= Sisters of the Holy Childhood of Jesus and Mary =

The Sisters of the Holy Infancy of Jesus and Mary, known also as Sisters of Ste-Chrétienne (SSCH), are a Roman Catholic international congregation founded in 1807 by Anne-Victoire Méjanes, née Tailleux, for the education of girls and the care of the sick poor.

==History==
At the invitation of bishop Jauffret of Metz, Méjanes and her community went from Argancy to Metz and took up their abode in the Abbey of St. Glossinde, where, on 20 April 1807, they bound themselves by vow to follow the statutes drawn up for them by the bishop. The congregation received the approval of the Holy See in 1888, and its statutes were granted papal approbation in 1899.

In 1903, a group of sisters arrived in Salem, Massachusetts to manage a school, where they taught students in both English and French, the latter being the native language of many of the pupils, almost half of whom were from families of French-Canadian immigrants. St. Joseph's Convent School was destroyed in the Great Salem fire of 1914. St. Chretienne Academy was opened in 1918, and was quickly converted to a sixty-bed hospital for victims of the Influenza epidemic. St.

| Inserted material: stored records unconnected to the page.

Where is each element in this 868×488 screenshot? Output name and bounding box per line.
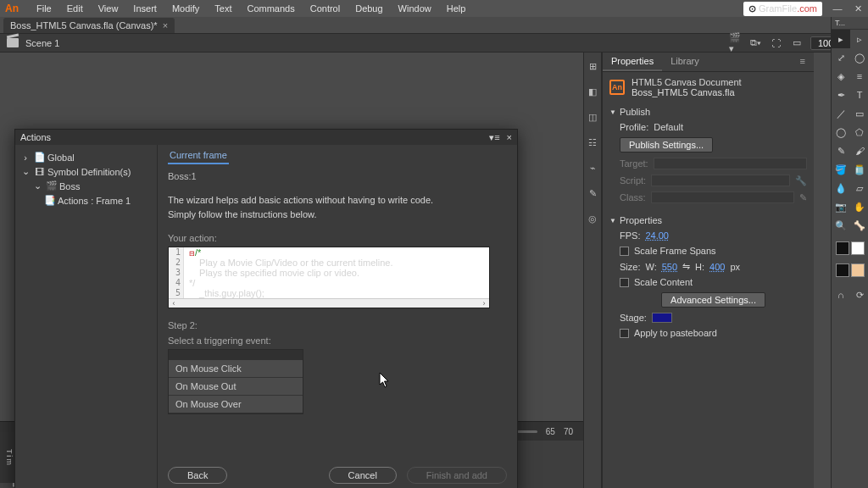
document-tab[interactable]: Boss_HTML5 Canvas.fla (Canvas)* × <box>3 18 175 33</box>
color-panel-icon[interactable]: ◧ <box>586 85 599 98</box>
cancel-button[interactable]: Cancel <box>329 467 397 484</box>
default-colors-icon[interactable] <box>851 263 865 277</box>
properties-panel: Properties Library ≡ An HTML5 Canvas Doc… <box>602 53 814 488</box>
scene-clapboard-icon[interactable] <box>7 38 19 47</box>
menu-view[interactable]: View <box>91 3 126 14</box>
oval-tool-icon[interactable]: ◯ <box>832 123 850 141</box>
actions-panel: Actions ▾≡ × ›📄Global ⌄🎞Symbol Definitio… <box>14 129 518 488</box>
menu-edit[interactable]: Edit <box>59 3 91 14</box>
tab-properties[interactable]: Properties <box>603 53 662 71</box>
event-list[interactable]: On Mouse Click On Mouse Out On Mouse Ove… <box>168 349 303 414</box>
edit-scene-icon[interactable]: 🎬▾ <box>729 36 743 50</box>
tree-global[interactable]: ›📄Global <box>20 150 152 164</box>
info-panel-icon[interactable]: ⌁ <box>586 161 599 175</box>
panel-menu-icon[interactable]: ▾≡ <box>489 132 499 143</box>
event-mouse-out[interactable]: On Mouse Out <box>169 378 303 396</box>
swap-colors-icon[interactable] <box>836 263 849 277</box>
camera-tool-icon[interactable]: 📷 <box>832 197 850 216</box>
menu-modify[interactable]: Modify <box>164 3 207 14</box>
tree-boss[interactable]: ⌄🎬Boss <box>20 179 152 193</box>
fps-value[interactable]: 24.00 <box>645 230 669 241</box>
fill-color-swatch[interactable] <box>851 241 865 255</box>
menu-insert[interactable]: Insert <box>125 3 164 14</box>
pencil-tool-icon[interactable]: ✎ <box>832 141 850 160</box>
clip-content-icon[interactable]: ⛶ <box>770 36 783 50</box>
text-tool-icon[interactable]: T <box>850 86 868 104</box>
panel-close-icon[interactable]: × <box>507 132 512 143</box>
brush-panel-icon[interactable]: ✎ <box>586 186 599 200</box>
event-mouse-click[interactable]: On Mouse Click <box>169 360 303 378</box>
subselect-tool-icon[interactable]: ▹ <box>850 30 868 48</box>
swatches-panel-icon[interactable]: ◫ <box>586 110 599 124</box>
hand-tool-icon[interactable]: ✋ <box>850 197 868 216</box>
polystar-tool-icon[interactable]: ⬠ <box>850 123 868 141</box>
wizard-help-text: The wizard helps add basic actions witho… <box>168 193 507 221</box>
snap-to-object-icon[interactable]: ∩ <box>832 286 850 304</box>
free-transform-tool-icon[interactable]: ⤢ <box>832 48 850 67</box>
rectangle-tool-icon[interactable]: ▭ <box>850 104 868 123</box>
chevron-down-icon: ▼ <box>609 108 616 116</box>
section-properties[interactable]: ▼Properties <box>609 213 807 228</box>
ink-bottle-tool-icon[interactable]: 🫙 <box>850 160 868 179</box>
menu-text[interactable]: Text <box>207 3 239 14</box>
menu-debug[interactable]: Debug <box>348 3 390 14</box>
panel-menu-toggle-icon[interactable]: ≡ <box>792 53 814 71</box>
menu-commands[interactable]: Commands <box>239 3 302 14</box>
stage-color-swatch[interactable] <box>652 313 672 323</box>
brush-tool-icon[interactable]: 🖌 <box>850 141 868 160</box>
3d-rotate-tool-icon[interactable]: ◈ <box>832 67 850 86</box>
eyedropper-tool-icon[interactable]: 💧 <box>832 179 850 197</box>
bone-tool-icon[interactable]: 🦴 <box>850 216 868 235</box>
stage-width[interactable]: 550 <box>662 262 677 272</box>
tab-library[interactable]: Library <box>662 53 708 71</box>
option-lock-icon[interactable]: ⟳ <box>850 286 868 304</box>
movieclip-icon: 🎬 <box>46 180 56 191</box>
wizard-frame-ref: Boss:1 <box>168 171 507 181</box>
menu-file[interactable]: File <box>29 3 59 14</box>
stage-height[interactable]: 400 <box>709 262 725 272</box>
frame-num-b: 70 <box>564 427 573 436</box>
eraser-tool-icon[interactable]: ▱ <box>850 179 868 197</box>
close-tab-icon[interactable]: × <box>163 20 168 30</box>
event-mouse-over[interactable]: On Mouse Over <box>169 396 303 413</box>
apply-to-pasteboard-checkbox[interactable] <box>620 329 629 338</box>
scale-content-checkbox[interactable] <box>620 278 629 287</box>
menu-help[interactable]: Help <box>439 3 474 14</box>
width-tool-icon[interactable]: ≡ <box>850 67 868 86</box>
scale-frame-spans-checkbox[interactable] <box>620 247 629 256</box>
cc-libraries-icon[interactable]: ◎ <box>586 212 599 225</box>
advanced-settings-button[interactable]: Advanced Settings... <box>661 292 765 308</box>
your-action-label: Your action: <box>168 233 507 243</box>
select-event-label: Select a triggering event: <box>168 336 507 346</box>
paint-bucket-tool-icon[interactable]: 🪣 <box>832 160 850 179</box>
wizard-tab-current-frame[interactable]: Current frame <box>168 150 229 164</box>
actions-panel-title: Actions <box>20 132 51 142</box>
fit-in-window-icon[interactable]: ▭ <box>790 36 804 50</box>
window-close-icon[interactable]: ✕ <box>848 3 868 14</box>
menu-control[interactable]: Control <box>303 3 348 14</box>
edit-symbol-icon[interactable]: ⧉▾ <box>749 36 763 50</box>
selection-tool-icon[interactable]: ▸ <box>832 30 850 48</box>
section-publish[interactable]: ▼Publish <box>609 104 807 119</box>
window-minimize-icon[interactable]: — <box>827 3 848 14</box>
publish-settings-button[interactable]: Publish Settings... <box>620 137 713 152</box>
zoom-tool-icon[interactable]: 🔍 <box>832 216 850 235</box>
action-code-preview[interactable]: 1⊟/* 2 Play a Movie Clip/Video or the cu… <box>168 247 490 308</box>
finish-and-add-button: Finish and add <box>407 467 507 484</box>
collapsed-panels-strip: ⊞ ◧ ◫ ☷ ⌁ ✎ ◎ <box>583 53 602 488</box>
menu-window[interactable]: Window <box>391 3 439 14</box>
tree-symbol-defs[interactable]: ⌄🎞Symbol Definition(s) <box>20 164 152 179</box>
tree-actions-frame1[interactable]: 📑Actions : Frame 1 <box>20 193 152 208</box>
code-horizontal-scrollbar[interactable]: ‹› <box>169 298 489 308</box>
chevron-down-icon: ⌄ <box>32 180 42 191</box>
stroke-color-swatch[interactable] <box>836 241 849 255</box>
line-tool-icon[interactable]: ／ <box>832 104 850 123</box>
chevron-right-icon: › <box>20 152 31 163</box>
pen-tool-icon[interactable]: ✒ <box>832 86 850 104</box>
align-panel-icon[interactable]: ⊞ <box>586 59 599 73</box>
lasso-tool-icon[interactable]: ◯ <box>850 48 868 67</box>
back-button[interactable]: Back <box>168 467 227 484</box>
scene-name[interactable]: Scene 1 <box>25 38 59 48</box>
transform-panel-icon[interactable]: ☷ <box>586 136 599 149</box>
link-wh-icon[interactable]: ⇋ <box>682 261 690 272</box>
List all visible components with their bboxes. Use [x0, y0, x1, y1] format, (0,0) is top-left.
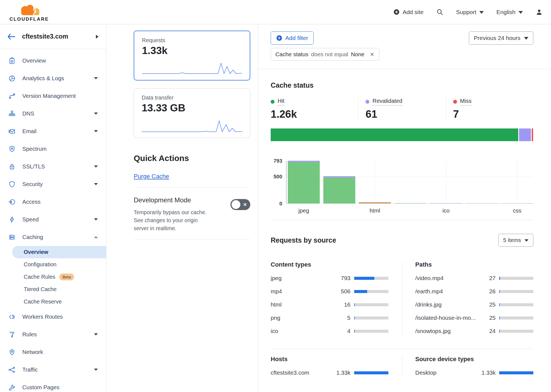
- sidebar-item-version-management[interactable]: Version Management: [0, 87, 106, 105]
- add-site-button[interactable]: Add site: [393, 9, 424, 15]
- cache-status-legend: Hit 1.26k Revalidated 61 Miss: [271, 98, 533, 120]
- development-mode-toggle[interactable]: ✕: [230, 199, 250, 210]
- sidebar-item-workers-routes[interactable]: Workers Routes: [0, 308, 106, 326]
- stacked-column[interactable]: [430, 203, 462, 204]
- requests-by-source-heading: Requests by source: [271, 236, 336, 244]
- hierarchy-icon: [8, 110, 16, 117]
- progress-track: [499, 290, 533, 293]
- progress-track: [499, 277, 533, 280]
- sidebar-item-caching[interactable]: Caching: [0, 228, 106, 246]
- progress-fill: [499, 277, 500, 280]
- stacked-column[interactable]: [359, 202, 391, 203]
- bar-slot: [394, 161, 426, 203]
- top-nav: Add site Support English: [393, 9, 543, 16]
- language-menu[interactable]: English: [496, 9, 523, 15]
- items-count-dropdown[interactable]: 5 items: [498, 234, 533, 247]
- sidebar-subitem-cache-rules[interactable]: Cache Rules Beta: [0, 271, 106, 283]
- data-transfer-sparkline: [142, 120, 242, 133]
- sidebar-item-access[interactable]: Access: [0, 193, 106, 211]
- stacked-column[interactable]: [501, 203, 533, 204]
- miss-label[interactable]: Miss: [460, 98, 472, 106]
- funnel-icon: [8, 331, 16, 338]
- table-row[interactable]: /drinks.jpg 25: [415, 301, 534, 308]
- location-pin-icon: [8, 348, 16, 356]
- lightning-icon: [8, 216, 16, 223]
- support-menu[interactable]: Support: [456, 9, 484, 15]
- shield-icon: [8, 181, 16, 188]
- sidebar-item-label: Analytics & Logs: [22, 75, 87, 82]
- stacked-column[interactable]: [323, 176, 355, 203]
- sidebar-subitem-label: Tiered Cache: [24, 286, 57, 292]
- progress-fill: [354, 290, 367, 293]
- table-row[interactable]: /snowtops.jpg 24: [415, 328, 534, 334]
- chevron-right-icon[interactable]: [96, 35, 98, 39]
- table-row[interactable]: Desktop 1.33k: [415, 369, 534, 376]
- revalidated-value: 61: [365, 108, 445, 120]
- filter-chip[interactable]: Cache status does not equal None: [271, 48, 380, 61]
- legend-hit: Hit 1.26k: [271, 98, 358, 120]
- sidebar-item-custom-pages[interactable]: Custom Pages: [0, 378, 106, 392]
- sidebar-item-network[interactable]: Network: [0, 343, 106, 361]
- sidebar-item-speed[interactable]: Speed: [0, 211, 106, 228]
- table-row[interactable]: /isolated-house-in-mo... 25: [415, 315, 534, 321]
- sidebar-item-spectrum[interactable]: Spectrum: [0, 140, 106, 158]
- cloudflare-logo[interactable]: CLOUDFLARE: [6, 2, 52, 22]
- close-icon[interactable]: [369, 52, 375, 57]
- back-arrow-icon[interactable]: [7, 33, 15, 40]
- requests-metric-card[interactable]: Requests 1.33k: [134, 31, 250, 80]
- table-row[interactable]: /video.mp4 27: [415, 275, 534, 281]
- sidebar: cftestsite3.com Overview Analytics & Log…: [0, 24, 106, 392]
- stacked-column[interactable]: [394, 203, 426, 204]
- sidebar-item-email[interactable]: Email: [0, 122, 106, 140]
- hosts-title: Hosts: [271, 356, 388, 363]
- brand-wordmark: CLOUDFLARE: [9, 17, 49, 22]
- table-row[interactable]: html 16: [271, 301, 388, 308]
- divider: [134, 240, 250, 240]
- quick-actions-title: Quick Actions: [134, 154, 250, 163]
- filter-chip-value: None: [351, 51, 364, 58]
- hosts-table: Hosts cftestsite3.com 1.33k: [271, 356, 402, 376]
- source-device-types-title: Source device types: [415, 356, 534, 363]
- paths-table: Paths /video.mp4 27 /earth.mp4 26 /drink…: [402, 261, 534, 334]
- sidebar-subitem-configuration[interactable]: Configuration: [0, 258, 106, 271]
- sidebar-subitem-caching-overview[interactable]: Overview: [12, 246, 106, 258]
- sidebar-item-label: Rules: [22, 331, 87, 338]
- table-row[interactable]: cftestsite3.com 1.33k: [271, 369, 388, 376]
- account-menu[interactable]: [536, 9, 543, 16]
- table-row[interactable]: png 5: [271, 315, 388, 321]
- stacked-segment-hit: [271, 128, 518, 141]
- add-filter-button[interactable]: Add filter: [271, 31, 314, 45]
- sidebar-subitem-tiered-cache[interactable]: Tiered Cache: [0, 283, 106, 296]
- sidebar-subitem-label: Configuration: [24, 261, 57, 268]
- table-row[interactable]: jpeg 793: [271, 275, 388, 281]
- table-row[interactable]: mp4 506: [271, 288, 388, 295]
- sidebar-item-ssl-tls[interactable]: SSL/TLS: [0, 158, 106, 175]
- sidebar-item-analytics[interactable]: Analytics & Logs: [0, 69, 106, 87]
- purge-cache-link[interactable]: Purge Cache: [134, 173, 169, 180]
- search-button[interactable]: [436, 9, 444, 16]
- stacked-column[interactable]: [288, 161, 320, 203]
- revalidated-label[interactable]: Revalidated: [372, 98, 402, 106]
- table-row[interactable]: ico 4: [271, 328, 388, 334]
- table-row[interactable]: /earth.mp4 26: [415, 288, 534, 295]
- sidebar-subitem-cache-reserve[interactable]: Cache Reserve: [0, 296, 106, 308]
- bar-segment: [394, 203, 426, 204]
- stacked-column[interactable]: [466, 203, 498, 204]
- sidebar-item-rules[interactable]: Rules: [0, 326, 106, 343]
- progress-track: [354, 303, 388, 306]
- sidebar-item-traffic[interactable]: Traffic: [0, 361, 106, 378]
- source-device-types-table: Source device types Desktop 1.33k: [402, 356, 534, 376]
- progress-fill: [354, 303, 355, 306]
- data-transfer-metric-card[interactable]: Data transfer 13.33 GB: [134, 88, 250, 138]
- bar-segment: [430, 203, 462, 204]
- chevron-down-icon: [94, 165, 98, 168]
- sidebar-item-dns[interactable]: DNS: [0, 105, 106, 122]
- time-range-dropdown[interactable]: Previous 24 hours: [469, 31, 533, 45]
- bar-segment: [466, 203, 498, 204]
- bar-slot: html: [359, 161, 391, 203]
- hit-label[interactable]: Hit: [278, 98, 284, 106]
- stacked-segment-miss: [532, 128, 533, 141]
- cache-status-stacked-bar: [271, 128, 533, 141]
- sidebar-item-security[interactable]: Security: [0, 175, 106, 193]
- sidebar-item-overview[interactable]: Overview: [0, 52, 106, 69]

Chretienne Academy High School was opened in 1964. Both closed in 1971. The property is now the site of the Salem State University South Campus.

The novitiate of the congregation was moved to Giffard, Quebec where the sisters ran two schools.

During World War I, the sisters in Europe cared for the wounded in hospitals, or turned their convents into hospitals. Many of them received the Legion of Honor and were awarded medals by the French and other governments.

==Present day==
As of 2019 there were about 200 sisters. The sisters have houses in France, Austria, Georgia, Canada, and the United States. In the United States, they minister in Massachusetts, Rhode Island, Maine and Florida; the office for the US Region is in Wrentham, Massachusetts.

In 1970, they arrived in Rwanda, where they direct health centers.